Apesar de ser essencialmente um banco digital, o Agibank tem pontos físicos de atendimento. Por quê?
Nós acreditamos muito no modelo omnichannel. Quando vemos nossos clientes sendo atendidos, principalmente nas regiões mais remotas, pessoas com uma renda abaixo de R$ 4 mil, eles têm uma necessidade muito grande de assessoramento. Então são pontos de advisory. Eles passam a conhecer os nossos produtos, e os nossos atendentes mostram como baixar e usar o aplicativo. Todos os pontos têm wifi gratuito. E o que observamos é que o cliente que é atendido no ponto físico com a assessoria é muito mais rentável do que o cliente que faz toda a jornada no digital sem assessoria.
Qual o investimento dessas lojas e quantos pontos vocês têm hoje?
Hoje, cada ponto tem um investimento de R$ 200 mil em média. Temos 700 lojas e queremos chegar a mais de 1,3 mil.
Com a assessoria presencial vocês conseguem vender mais produtos?

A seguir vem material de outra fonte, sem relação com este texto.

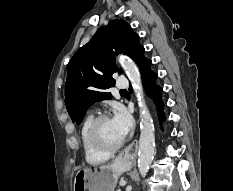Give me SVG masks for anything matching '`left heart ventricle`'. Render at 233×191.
<instances>
[{
	"mask_svg": "<svg viewBox=\"0 0 233 191\" xmlns=\"http://www.w3.org/2000/svg\"><path fill=\"white\" fill-rule=\"evenodd\" d=\"M98 137L102 144L109 147L116 145L123 139L111 119L101 122L98 128Z\"/></svg>",
	"mask_w": 233,
	"mask_h": 191,
	"instance_id": "1",
	"label": "left heart ventricle"
}]
</instances>
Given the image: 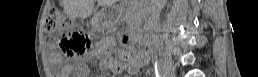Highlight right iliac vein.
Masks as SVG:
<instances>
[{"instance_id": "63e3f726", "label": "right iliac vein", "mask_w": 258, "mask_h": 77, "mask_svg": "<svg viewBox=\"0 0 258 77\" xmlns=\"http://www.w3.org/2000/svg\"><path fill=\"white\" fill-rule=\"evenodd\" d=\"M160 65L162 66L163 72L168 77H174V68L167 56H162L160 59Z\"/></svg>"}]
</instances>
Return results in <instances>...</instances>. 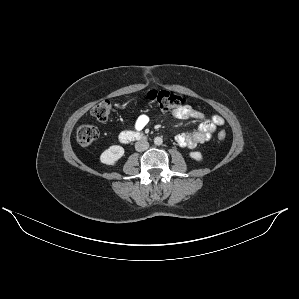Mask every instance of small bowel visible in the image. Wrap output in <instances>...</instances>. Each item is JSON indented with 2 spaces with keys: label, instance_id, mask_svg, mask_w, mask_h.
<instances>
[{
  "label": "small bowel",
  "instance_id": "c3829d8e",
  "mask_svg": "<svg viewBox=\"0 0 299 299\" xmlns=\"http://www.w3.org/2000/svg\"><path fill=\"white\" fill-rule=\"evenodd\" d=\"M172 115L178 119L200 120L197 130L180 133L176 136V142L182 147H196L207 143L215 133L218 126L224 124V119L219 115H214L207 119L205 114L191 107L183 105L172 110ZM149 118L145 114L139 115L133 124V132H141L148 124Z\"/></svg>",
  "mask_w": 299,
  "mask_h": 299
}]
</instances>
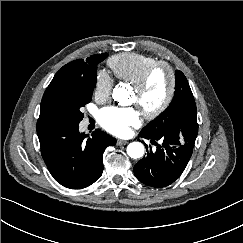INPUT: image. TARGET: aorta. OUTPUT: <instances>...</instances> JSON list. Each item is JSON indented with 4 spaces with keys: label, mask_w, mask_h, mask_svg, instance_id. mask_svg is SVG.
Masks as SVG:
<instances>
[{
    "label": "aorta",
    "mask_w": 243,
    "mask_h": 243,
    "mask_svg": "<svg viewBox=\"0 0 243 243\" xmlns=\"http://www.w3.org/2000/svg\"><path fill=\"white\" fill-rule=\"evenodd\" d=\"M113 98L119 102H124L128 99L129 93L124 88H115L113 90ZM145 148L140 142H132L127 146V154L132 159H138L144 155Z\"/></svg>",
    "instance_id": "762f6f07"
}]
</instances>
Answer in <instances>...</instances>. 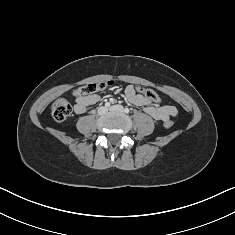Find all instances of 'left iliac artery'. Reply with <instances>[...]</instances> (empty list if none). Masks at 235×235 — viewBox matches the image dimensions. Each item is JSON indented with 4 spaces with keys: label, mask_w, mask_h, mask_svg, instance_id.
Listing matches in <instances>:
<instances>
[{
    "label": "left iliac artery",
    "mask_w": 235,
    "mask_h": 235,
    "mask_svg": "<svg viewBox=\"0 0 235 235\" xmlns=\"http://www.w3.org/2000/svg\"><path fill=\"white\" fill-rule=\"evenodd\" d=\"M129 111H130V110H129L128 108H125V109H124V112H125V113H129Z\"/></svg>",
    "instance_id": "obj_1"
}]
</instances>
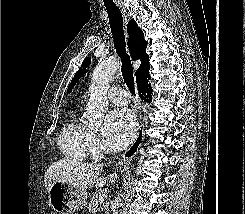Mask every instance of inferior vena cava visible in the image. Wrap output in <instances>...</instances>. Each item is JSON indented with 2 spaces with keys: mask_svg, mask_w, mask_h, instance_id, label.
Listing matches in <instances>:
<instances>
[{
  "mask_svg": "<svg viewBox=\"0 0 245 214\" xmlns=\"http://www.w3.org/2000/svg\"><path fill=\"white\" fill-rule=\"evenodd\" d=\"M120 196H122V195L121 194H118V197L115 198V204H116V206H119V202L121 201ZM113 214H118V213L114 211ZM119 214H124V213L120 212Z\"/></svg>",
  "mask_w": 245,
  "mask_h": 214,
  "instance_id": "602c4592",
  "label": "inferior vena cava"
}]
</instances>
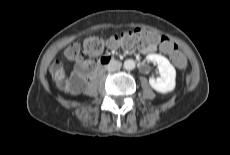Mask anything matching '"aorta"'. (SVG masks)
<instances>
[{"instance_id":"obj_1","label":"aorta","mask_w":230,"mask_h":155,"mask_svg":"<svg viewBox=\"0 0 230 155\" xmlns=\"http://www.w3.org/2000/svg\"><path fill=\"white\" fill-rule=\"evenodd\" d=\"M135 66H136V63H135V61L132 60V59H128V60H126V61L124 62V68H125L126 70H133V69L135 68Z\"/></svg>"}]
</instances>
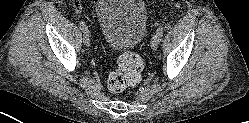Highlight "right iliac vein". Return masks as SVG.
Returning a JSON list of instances; mask_svg holds the SVG:
<instances>
[{"label": "right iliac vein", "instance_id": "63e3f726", "mask_svg": "<svg viewBox=\"0 0 249 123\" xmlns=\"http://www.w3.org/2000/svg\"><path fill=\"white\" fill-rule=\"evenodd\" d=\"M83 43L86 45V46H89L90 45V34L89 32H84V35H83Z\"/></svg>", "mask_w": 249, "mask_h": 123}]
</instances>
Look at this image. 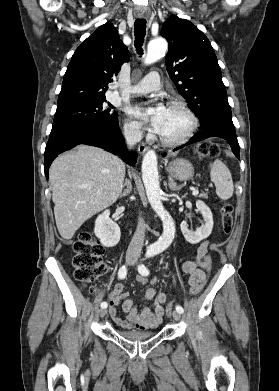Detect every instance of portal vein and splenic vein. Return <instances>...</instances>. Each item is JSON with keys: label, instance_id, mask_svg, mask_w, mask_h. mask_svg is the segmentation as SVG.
Returning a JSON list of instances; mask_svg holds the SVG:
<instances>
[{"label": "portal vein and splenic vein", "instance_id": "portal-vein-and-splenic-vein-1", "mask_svg": "<svg viewBox=\"0 0 279 391\" xmlns=\"http://www.w3.org/2000/svg\"><path fill=\"white\" fill-rule=\"evenodd\" d=\"M198 193H199V191L197 189L193 190V195H197Z\"/></svg>", "mask_w": 279, "mask_h": 391}]
</instances>
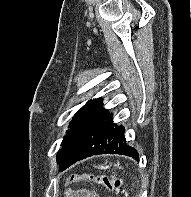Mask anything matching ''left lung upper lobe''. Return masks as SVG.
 I'll list each match as a JSON object with an SVG mask.
<instances>
[{
    "instance_id": "obj_1",
    "label": "left lung upper lobe",
    "mask_w": 191,
    "mask_h": 197,
    "mask_svg": "<svg viewBox=\"0 0 191 197\" xmlns=\"http://www.w3.org/2000/svg\"><path fill=\"white\" fill-rule=\"evenodd\" d=\"M94 100H96V99H94ZM61 146H62V149L57 154L58 163L67 159L72 153L73 148L71 147L70 142L68 141V135H66L64 137V139L61 143Z\"/></svg>"
}]
</instances>
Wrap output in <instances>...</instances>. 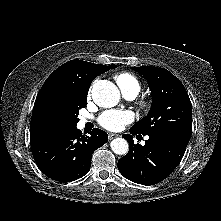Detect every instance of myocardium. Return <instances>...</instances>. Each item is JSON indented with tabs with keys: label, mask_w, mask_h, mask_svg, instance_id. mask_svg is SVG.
Listing matches in <instances>:
<instances>
[{
	"label": "myocardium",
	"mask_w": 221,
	"mask_h": 221,
	"mask_svg": "<svg viewBox=\"0 0 221 221\" xmlns=\"http://www.w3.org/2000/svg\"><path fill=\"white\" fill-rule=\"evenodd\" d=\"M139 104L144 111H149L152 106V102L149 99H142Z\"/></svg>",
	"instance_id": "myocardium-1"
}]
</instances>
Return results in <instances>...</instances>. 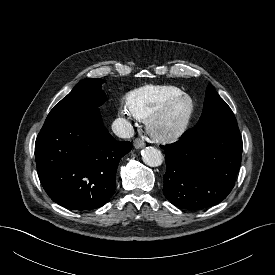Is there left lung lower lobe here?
Instances as JSON below:
<instances>
[{
	"mask_svg": "<svg viewBox=\"0 0 275 275\" xmlns=\"http://www.w3.org/2000/svg\"><path fill=\"white\" fill-rule=\"evenodd\" d=\"M161 148L167 166L163 192L173 205L204 209L222 202L233 189L243 150L240 132L209 133L196 127Z\"/></svg>",
	"mask_w": 275,
	"mask_h": 275,
	"instance_id": "0a47b994",
	"label": "left lung lower lobe"
}]
</instances>
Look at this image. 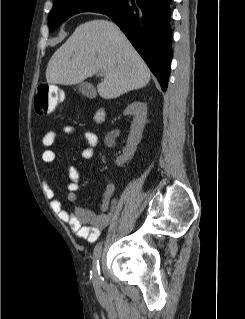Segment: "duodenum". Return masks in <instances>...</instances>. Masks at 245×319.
<instances>
[{
    "label": "duodenum",
    "mask_w": 245,
    "mask_h": 319,
    "mask_svg": "<svg viewBox=\"0 0 245 319\" xmlns=\"http://www.w3.org/2000/svg\"><path fill=\"white\" fill-rule=\"evenodd\" d=\"M105 117H106L105 108L103 106H99V108L95 114V121L97 123H102V122H104Z\"/></svg>",
    "instance_id": "410a0bca"
}]
</instances>
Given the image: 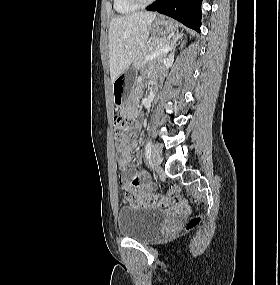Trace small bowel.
<instances>
[{"label": "small bowel", "mask_w": 280, "mask_h": 285, "mask_svg": "<svg viewBox=\"0 0 280 285\" xmlns=\"http://www.w3.org/2000/svg\"><path fill=\"white\" fill-rule=\"evenodd\" d=\"M131 118H135V113L129 109L123 111ZM137 147L136 140H126L118 145V152L120 154L117 165L121 171L120 184L122 188L126 190H135V192H147L151 191L153 185L148 181L147 173L141 170L142 160L139 159L135 164L131 163L130 152ZM133 171V176L129 178L127 176V170Z\"/></svg>", "instance_id": "c3829d8e"}]
</instances>
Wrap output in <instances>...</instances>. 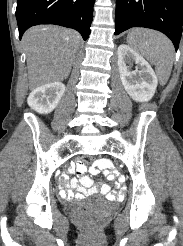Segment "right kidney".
<instances>
[{
    "label": "right kidney",
    "instance_id": "1",
    "mask_svg": "<svg viewBox=\"0 0 183 246\" xmlns=\"http://www.w3.org/2000/svg\"><path fill=\"white\" fill-rule=\"evenodd\" d=\"M65 92V85L61 82L48 83L34 89L28 99V105L40 114L52 112L58 105Z\"/></svg>",
    "mask_w": 183,
    "mask_h": 246
}]
</instances>
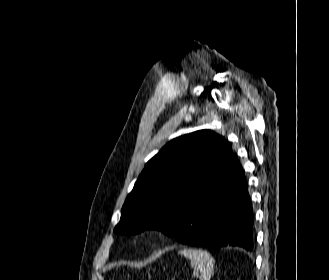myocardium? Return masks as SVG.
Returning <instances> with one entry per match:
<instances>
[{"label":"myocardium","instance_id":"obj_1","mask_svg":"<svg viewBox=\"0 0 329 280\" xmlns=\"http://www.w3.org/2000/svg\"><path fill=\"white\" fill-rule=\"evenodd\" d=\"M159 235L155 231H145L141 234V240L144 243H153L158 239Z\"/></svg>","mask_w":329,"mask_h":280}]
</instances>
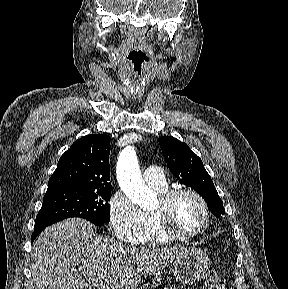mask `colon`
I'll list each match as a JSON object with an SVG mask.
<instances>
[{"label":"colon","instance_id":"5ec220e1","mask_svg":"<svg viewBox=\"0 0 288 289\" xmlns=\"http://www.w3.org/2000/svg\"><path fill=\"white\" fill-rule=\"evenodd\" d=\"M204 283L206 289H227L225 280L213 269L206 271Z\"/></svg>","mask_w":288,"mask_h":289}]
</instances>
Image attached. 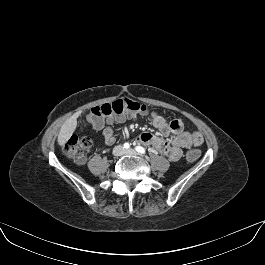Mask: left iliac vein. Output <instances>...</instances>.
Listing matches in <instances>:
<instances>
[{
    "label": "left iliac vein",
    "instance_id": "obj_1",
    "mask_svg": "<svg viewBox=\"0 0 265 265\" xmlns=\"http://www.w3.org/2000/svg\"><path fill=\"white\" fill-rule=\"evenodd\" d=\"M124 153L133 156L137 155V152L134 149L125 150Z\"/></svg>",
    "mask_w": 265,
    "mask_h": 265
}]
</instances>
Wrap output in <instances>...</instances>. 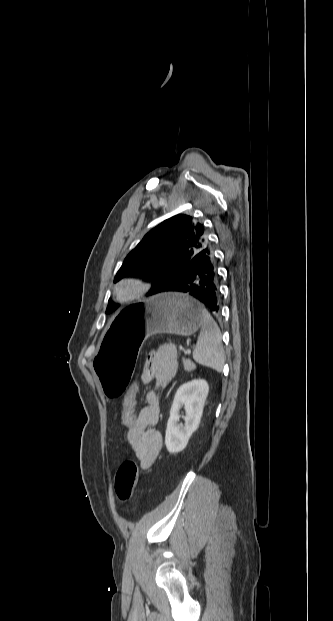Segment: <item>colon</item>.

É basicamente uma penetração maior. Não é só a conta corrente. Com a assessoria conseguimos ter um cross-selling maior de produtos. E é até por clarificar, explicar melhor… não é nem porque o assessor está ativamente vendendo. Mas ele tá explicando melhor os produtos e a jornada, e o cliente aí se sente mais seguro de comprar novos produtos.
Até recentemente, o Agibank era 100% empréstimo pessoal e crédito consignado. Mas nos últimos dois anos outros negócios começaram a ser mais relevantes. Qual o breakdown hoje da sua linha de receita, resultados…
Hoje, na fotografia das receitas do banco, os clientes correntistas com salários que são depositados na conta representam 65% do total. Quando olhamos os não correntistas, eles representam 20%. E o resto é fee business: seguros, tarifas, negócios que não são crédito.
Quando olhamos o banco mais para a frente, essas receitas de fee business devem chegar a 20%, e os 80% restantes serão de clientes correntistas consumindo produtos como crédito com conta vinculada, cartão, meio de pagamento, seguros e investimentos… Vamos ter uma plataforma de investimentos para os clientes superavitários, justamente para termos um passivo adequado. Aquele modelo de crédito pessoal para o não-correntista estamos deixando para trás. Estamos focando no cliente que quer ter a gente como seu banco principal, deixar o salário, o cara que vê proposta de valor na nossa jornada. É nisso que temos focado agora. Trazer clientes de relacionamento para o banco.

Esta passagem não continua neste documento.